### What the exercise asks
Print every entry again exactly, with no pictures.
Segment Start: Records
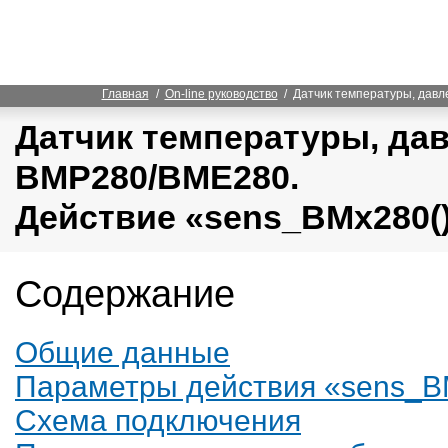
Главная
/
On-line руководство
/ Датчик температуры, давл
Датчик температуры, да
BMP280/BME280.
Действие «sens_BMx280(
Содержание
Общие данные
Параметры действия «sens_B
Схема подключения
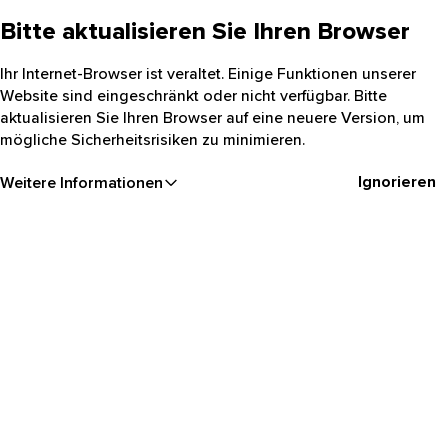
Bitte aktualisieren Sie Ihren Browser
Ihr Internet-Browser ist veraltet. Einige Funktionen unserer
Website sind eingeschränkt oder nicht verfügbar. Bitte
aktualisieren Sie Ihren Browser auf eine neuere Version, um
mögliche Sicherheitsrisiken zu minimieren.
Ignorieren
Weitere Informationen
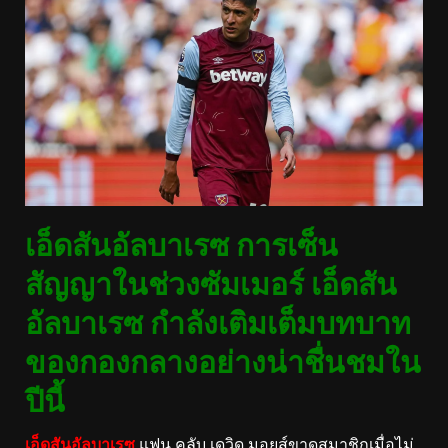
เอ็ดสันอัลบาเรซ การเซ็น
สัญญาในช่วงซัมเมอร์ เอ็ดสัน
อัลบาเรซ กำลังเติมเต็มบทบาท
ของกองกลางอย่างน่าชื่นชมใน
ปีนี้
เอ็ดสันอัลบาเรซ
แฟน คลับ เดวิด มอยส์ขาดสมาชิกเมื่อไม่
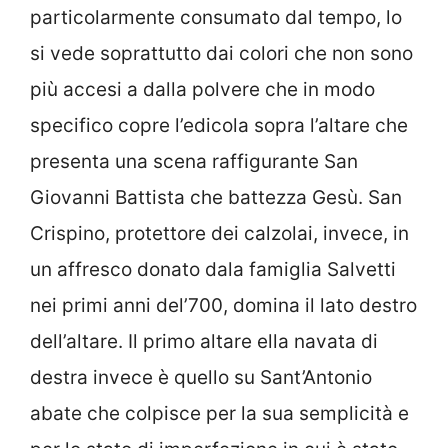
particolarmente consumato dal tempo, lo
si vede soprattutto dai colori che non sono
più accesi a dalla polvere che in modo
specifico copre l’edicola sopra l’altare che
presenta una scena raffigurante San
Giovanni Battista che battezza Gesù. San
Crispino, protettore dei calzolai, invece, in
un affresco donato dala famiglia Salvetti
nei primi anni del’700, domina il lato destro
dell’altare. Il primo altare ella navata di
destra invece è quello su Sant’Antonio
abate che colpisce per la sua semplicità e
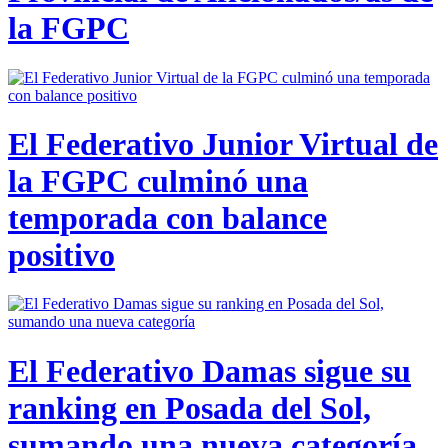
la FGPC
El Federativo Junior Virtual de
la FGPC culminó una
temporada con balance
positivo
El Federativo Damas sigue su
ranking en Posada del Sol,
sumando una nueva categoría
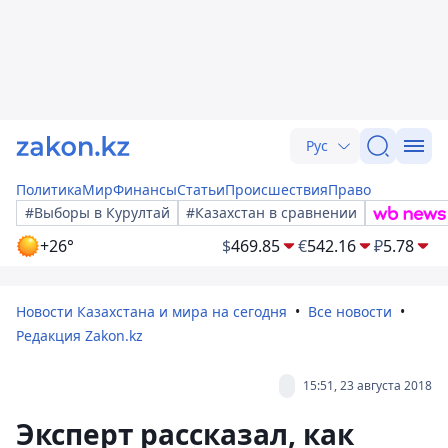
Рус
Политика
Мир
Финансы
Статьи
Происшествия
Право
#Выборы в Курултай
#Казахстан в сравнении
+26°
$
469.85
€
542.16
₽
5.78
Новости Казахстана и мира на сегодня
Все новости
Редакция Zakon.kz
15:51, 23 августа 2018
Эксперт рассказал, как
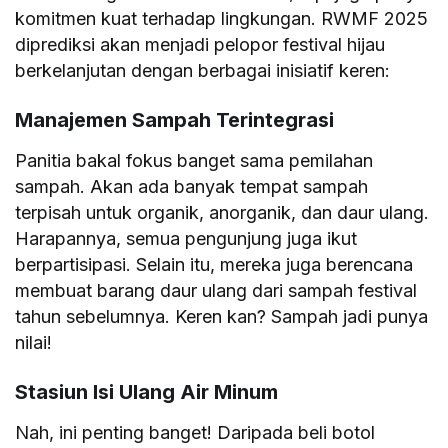
komitmen kuat terhadap lingkungan. RWMF 2025
diprediksi akan menjadi pelopor festival hijau
berkelanjutan dengan berbagai inisiatif keren:
Manajemen Sampah Terintegrasi
Panitia bakal fokus banget sama pemilahan
sampah. Akan ada banyak tempat sampah
terpisah untuk organik, anorganik, dan daur ulang.
Harapannya, semua pengunjung juga ikut
berpartisipasi. Selain itu, mereka juga berencana
membuat barang daur ulang dari sampah festival
tahun sebelumnya. Keren kan? Sampah jadi punya
nilai!
Stasiun Isi Ulang Air Minum
Nah, ini penting banget! Daripada beli botol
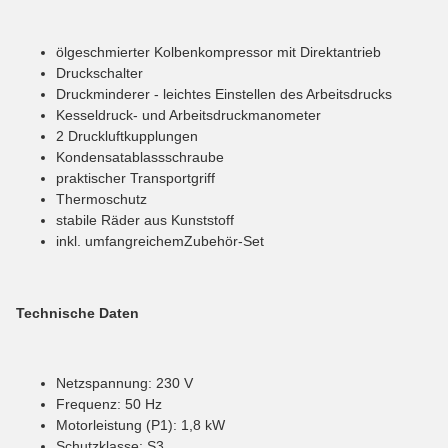
ölgeschmierter Kolbenkompressor mit Direktantrieb
Druckschalter
Druckminderer - leichtes Einstellen des Arbeitsdrucks
Kesseldruck- und Arbeitsdruckmanometer
2 Druckluftkupplungen
Kondensatablassschraube
praktischer Transportgriff
Thermoschutz
stabile Räder aus Kunststoff
inkl. umfangreichemZubehör-Set
Technische Daten
Netzspannung: 230 V
Frequenz: 50 Hz
Motorleistung (P1): 1,8 kW
Schutzklasse: S3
Segment End: Records
### Task response
Главная
/
On-line руководство
/ Датчик температуры, давл
Датчик температуры, да
BMP280/BME280.
Действие «sens_BMx280(
Содержание
Общие данные
Параметры действия «sens_B
Схема подключения
Bitte aktualisieren Sie Ihren Browser
Ihr Internet-Browser ist veraltet. Einige Funktionen unserer
Website sind eingeschränkt oder nicht verfügbar. Bitte
aktualisieren Sie Ihren Browser auf eine neuere Version, um
mögliche Sicherheitsrisiken zu minimieren.
Ignorieren
Weitere Informationen
เอ็ดสันอัลบาเรซ การเซ็น
สัญญาในช่วงซัมเมอร์ เอ็ดสัน
อัลบาเรซ กำลังเติมเต็มบทบาท
ของกองกลางอย่างน่าชื่นชมใน
ปีนี้
เอ็ดสันอัลบาเรซ
แฟน คลับ เดวิด มอยส์ขาดสมาชิกเมื่อไม่
particolarmente consumato dal tempo, lo
si vede soprattutto dai colori che non sono
più accesi a dalla polvere che in modo
specifico copre l’edicola sopra l’altare che
presenta una scena raffigurante San
Giovanni Battista che battezza Gesù. San
Crispino, protettore dei calzolai, invece, in
un affresco donato dala famiglia Salvetti
nei primi anni del’700, domina il lato destro
dell’altare. Il primo altare ella navata di
destra invece è quello su Sant’Antonio
abate che colpisce per la sua semplicità e
la FGPC
El Federativo Junior Virtual de
la FGPC culminó una
temporada con balance
positivo
El Federativo Damas sigue su
ranking en Posada del Sol,
sumando una nueva categoría
Рус
Политика
Мир
Финансы
Статьи
Происшествия
Право
#Выборы в Курултай
#Казахстан в сравнении
+26°
$
469.85
€
542.16
₽
5.78
Новости Казахстана и мира на сегодня
Все новости
Редакция Zakon.kz
15:51, 23 августа 2018
Эксперт рассказал, как
komitmen kuat terhadap lingkungan. RWMF 2025
diprediksi akan menjadi pelopor festival hijau
berkelanjutan dengan berbagai inisiatif keren:
Manajemen Sampah Terintegrasi
Panitia bakal fokus banget sama pemilahan
sampah. Akan ada banyak tempat sampah
terpisah untuk organik, anorganik, dan daur ulang.
Harapannya, semua pengunjung juga ikut
berpartisipasi. Selain itu, mereka juga berencana
membuat barang daur ulang dari sampah festival
tahun sebelumnya. Keren kan? Sampah jadi punya
nilai!
Stasiun Isi Ulang Air Minum
Nah, ini penting banget! Daripada beli botol
ölgeschmierter Kolbenkompressor mit Direktantrieb
Druckschalter
Druckminderer - leichtes Einstellen des Arbeitsdrucks
Kesseldruck- und Arbeitsdruckmanometer
2 Druckluftkupplungen
Kondensatablassschraube
praktischer Transportgriff
Thermoschutz
stabile Räder aus Kunststoff
inkl. umfangreichemZubehör-Set
Technische Daten
Netzspannung: 230 V
Frequenz: 50 Hz
Motorleistung (P1): 1,8 kW
Schutzklasse: S3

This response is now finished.